Re: NETSTRIKE 214.T contro la pena di morte - against death penalty

From lsi <lsi@lsi.clara.net>
Date Tue, 5 Dec 2000 03:40:32 -0000


[: hacktivism :]

Folks,

No, I'm not objecting to the DDOS because it breaks the computer.
  Or because I sympathise with the website operator, organisation
or moral values of the operator.

I detest their views, but I am prepared for their right to express
them.

OK, so you only gagged them for an hour - it was just a LITTLE
rape.  No serious penetration - just some handcuffs and a little play.

The victim does not know this.

But more than that - if you resort to automated tools that do very
little (loadbalancing???) except fill the logfile (which can be fixed
with a single line of PERL) ... and PERHAPS prevent a few
taxpayers from using the services they have paid for ..... and
probably line the pockets of their IT contractors a little more...

...then you have done nothing to improve your argument.  You're
simply saying it over and over, to a machine that doesn't care.  And
you've wasted everybody's time and money, including your own,
your colleagues, and that of innocent bystanders.

This is not intelligent.

Yes it's true that my page's 4 years worth of onlineness has not
stopped the executions.  But this does not mean that it's not
working.  It's my hope that with time, momentum will grow.

I don't support the newspaper analogy.  Yes there is plenty of
"news" to skim past.  But the authors of those stories you're
skimming past are NOT prevented from speaking, AT ALL, which
which is what a DDOS attack does.  As a reader, you can
CHOOSE as to whether you read the article.  An internet user
attempting to access a DDOS'd site has no such choice.

It's purely and simply an attack on freedom of speech.

A "line" between this kind of hacktivism and Plain Old Bullying has
been drawn by some.  I can't see it.  Love does not use force...
ever.  It is asked does this mean that the end does not justify the
means.  The end is noble, the means ugly... there is never
justification for the use of force.

Nor do I draw a distinction between bot and script.  In the sense
used, the word 'script' is simply a euphemism.  A spade is a
spade.  And that is a DDOS tool.  Nor do I buy the "selective
attack" philosophy.  The word I get caught on is 'attack'.  Rifle or
shotgun really doesn't matter.

No, I'm not going to argue that one person clicking the same link
multiple times is less/more effective.  I'm arguing that the whole
concept of flooding a box is lame.

Put it this way.  I can't stand the Bushes, but MORE annoying
than THEM is not being able to speak.  I am happy to let them
speak as long as I am allowed to speak too.

This is surely the ultimate conclusion of DDOS wars.

What a strange game.  The only winning move is not to play.

> Worried about a DDOS war?  Me too!  I hope we win.

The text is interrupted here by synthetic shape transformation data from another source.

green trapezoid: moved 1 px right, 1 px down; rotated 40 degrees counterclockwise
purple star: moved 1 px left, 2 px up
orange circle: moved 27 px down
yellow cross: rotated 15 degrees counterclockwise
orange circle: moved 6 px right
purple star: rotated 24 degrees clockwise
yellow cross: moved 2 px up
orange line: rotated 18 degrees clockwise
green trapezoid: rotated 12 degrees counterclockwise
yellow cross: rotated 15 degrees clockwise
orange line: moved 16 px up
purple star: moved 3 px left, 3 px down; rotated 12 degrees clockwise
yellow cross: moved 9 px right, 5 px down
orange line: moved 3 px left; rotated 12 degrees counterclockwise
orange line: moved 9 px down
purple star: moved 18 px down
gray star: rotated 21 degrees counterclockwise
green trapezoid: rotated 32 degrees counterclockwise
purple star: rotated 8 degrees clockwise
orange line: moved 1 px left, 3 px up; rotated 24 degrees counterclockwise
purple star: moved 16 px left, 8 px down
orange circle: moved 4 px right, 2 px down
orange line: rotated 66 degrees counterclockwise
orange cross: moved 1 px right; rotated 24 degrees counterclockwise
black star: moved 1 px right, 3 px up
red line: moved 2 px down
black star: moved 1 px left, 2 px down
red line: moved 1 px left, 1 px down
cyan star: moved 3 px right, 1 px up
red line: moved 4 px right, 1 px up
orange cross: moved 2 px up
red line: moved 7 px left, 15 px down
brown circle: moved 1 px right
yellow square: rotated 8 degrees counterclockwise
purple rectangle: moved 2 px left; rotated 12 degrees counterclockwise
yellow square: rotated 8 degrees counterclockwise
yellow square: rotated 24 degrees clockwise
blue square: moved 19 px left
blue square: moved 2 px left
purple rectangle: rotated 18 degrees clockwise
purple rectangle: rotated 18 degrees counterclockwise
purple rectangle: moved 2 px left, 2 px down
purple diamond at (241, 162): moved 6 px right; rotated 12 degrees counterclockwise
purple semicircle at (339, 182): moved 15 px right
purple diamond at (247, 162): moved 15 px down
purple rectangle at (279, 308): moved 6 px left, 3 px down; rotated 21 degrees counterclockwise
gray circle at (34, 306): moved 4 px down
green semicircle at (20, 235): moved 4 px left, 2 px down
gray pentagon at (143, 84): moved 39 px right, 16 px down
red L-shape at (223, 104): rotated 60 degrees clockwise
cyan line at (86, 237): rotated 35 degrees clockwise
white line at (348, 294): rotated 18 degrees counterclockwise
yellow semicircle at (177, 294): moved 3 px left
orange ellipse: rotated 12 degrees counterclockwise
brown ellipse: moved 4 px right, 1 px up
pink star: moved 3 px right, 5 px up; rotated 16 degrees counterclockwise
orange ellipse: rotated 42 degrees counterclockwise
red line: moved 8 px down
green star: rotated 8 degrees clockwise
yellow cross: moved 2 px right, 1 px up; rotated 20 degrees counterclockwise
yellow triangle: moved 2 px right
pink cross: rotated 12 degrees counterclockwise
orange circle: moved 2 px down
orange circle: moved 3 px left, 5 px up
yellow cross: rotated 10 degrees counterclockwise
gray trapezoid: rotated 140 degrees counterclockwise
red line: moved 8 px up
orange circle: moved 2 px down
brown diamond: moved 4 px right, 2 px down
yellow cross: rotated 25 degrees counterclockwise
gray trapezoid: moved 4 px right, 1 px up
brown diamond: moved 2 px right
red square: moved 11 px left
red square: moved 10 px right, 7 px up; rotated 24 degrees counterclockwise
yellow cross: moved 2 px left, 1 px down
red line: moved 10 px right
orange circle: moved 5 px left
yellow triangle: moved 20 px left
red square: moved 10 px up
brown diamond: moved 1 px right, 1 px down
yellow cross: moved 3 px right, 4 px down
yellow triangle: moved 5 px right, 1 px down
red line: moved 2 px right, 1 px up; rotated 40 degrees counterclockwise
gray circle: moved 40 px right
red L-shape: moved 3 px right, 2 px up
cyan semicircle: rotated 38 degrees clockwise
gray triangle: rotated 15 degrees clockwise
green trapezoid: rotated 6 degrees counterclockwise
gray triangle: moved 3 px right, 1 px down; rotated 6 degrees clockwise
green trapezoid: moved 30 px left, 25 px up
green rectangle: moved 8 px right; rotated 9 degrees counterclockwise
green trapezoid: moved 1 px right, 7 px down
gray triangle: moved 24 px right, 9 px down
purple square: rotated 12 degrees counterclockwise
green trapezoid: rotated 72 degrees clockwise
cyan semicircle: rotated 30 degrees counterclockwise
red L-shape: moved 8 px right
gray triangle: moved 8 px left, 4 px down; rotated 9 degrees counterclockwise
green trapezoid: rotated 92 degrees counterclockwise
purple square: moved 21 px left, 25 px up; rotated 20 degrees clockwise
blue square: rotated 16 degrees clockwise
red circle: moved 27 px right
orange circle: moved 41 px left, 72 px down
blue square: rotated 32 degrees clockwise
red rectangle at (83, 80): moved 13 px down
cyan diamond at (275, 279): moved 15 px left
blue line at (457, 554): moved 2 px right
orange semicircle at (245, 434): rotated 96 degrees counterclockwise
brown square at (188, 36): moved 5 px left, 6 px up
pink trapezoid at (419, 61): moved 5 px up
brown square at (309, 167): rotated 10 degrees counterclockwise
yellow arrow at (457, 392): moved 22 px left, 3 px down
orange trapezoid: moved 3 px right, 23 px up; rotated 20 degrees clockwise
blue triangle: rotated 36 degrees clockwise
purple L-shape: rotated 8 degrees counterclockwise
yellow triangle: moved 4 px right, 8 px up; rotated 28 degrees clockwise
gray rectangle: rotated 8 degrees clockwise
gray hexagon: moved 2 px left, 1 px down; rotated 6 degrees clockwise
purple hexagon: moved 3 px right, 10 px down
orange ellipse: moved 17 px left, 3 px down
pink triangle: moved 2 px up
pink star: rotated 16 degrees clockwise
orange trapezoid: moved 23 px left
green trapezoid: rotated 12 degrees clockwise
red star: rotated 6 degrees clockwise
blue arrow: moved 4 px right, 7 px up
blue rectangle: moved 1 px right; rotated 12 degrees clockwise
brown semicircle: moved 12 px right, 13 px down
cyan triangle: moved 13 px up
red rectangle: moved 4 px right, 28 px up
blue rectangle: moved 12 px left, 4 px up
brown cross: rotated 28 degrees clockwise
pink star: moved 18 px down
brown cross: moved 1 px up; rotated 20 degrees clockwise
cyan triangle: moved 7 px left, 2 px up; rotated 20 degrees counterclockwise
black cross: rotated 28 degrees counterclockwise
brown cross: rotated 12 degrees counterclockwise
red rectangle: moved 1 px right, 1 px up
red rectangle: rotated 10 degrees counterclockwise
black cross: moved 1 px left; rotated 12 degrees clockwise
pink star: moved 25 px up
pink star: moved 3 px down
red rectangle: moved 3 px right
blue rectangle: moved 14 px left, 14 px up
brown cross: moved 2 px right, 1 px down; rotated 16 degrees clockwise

I have just answered this.  You won't - neither will your attacker.
It's a counter-productive waste of time.

> by
> you explaining it to us morons we will somehow > disavow this specific way
> of protest?

Yes.  I am doing the same thing with the morons in Parliament re:
death penalty.  Imagine if I started using weapons - I'd have BOTH
sides DDOSing me.

Yet to be discussed is the packet-monkey-see, packet-monkey-do
effect.  That is, if a young and impressionable hacktivist sees older
and supposedly wiser hacktivists doing DDOS, perhaps that young
hacktivist will devote more bandwidth to downloading the latest
version of Trinity, than they would writing the latest version of SSH,
or getting the bugs out of freenet.  What would you rather they do?

Finally, nobody has yet managed to state their strategy for getting
OUT of a DDOS attack.  That is, nobody has said what they'd do if
they piss enough people off and they start getting DDOS'd.
Perhaps this is denial, as in, not wanting to face reality?  I mean,
we can all have our own sites, but when they start getting
trashed... what are you gonna do????  Call the cops??? haha...

Face it.  If you don't want to get hurt, don't hurt anybody.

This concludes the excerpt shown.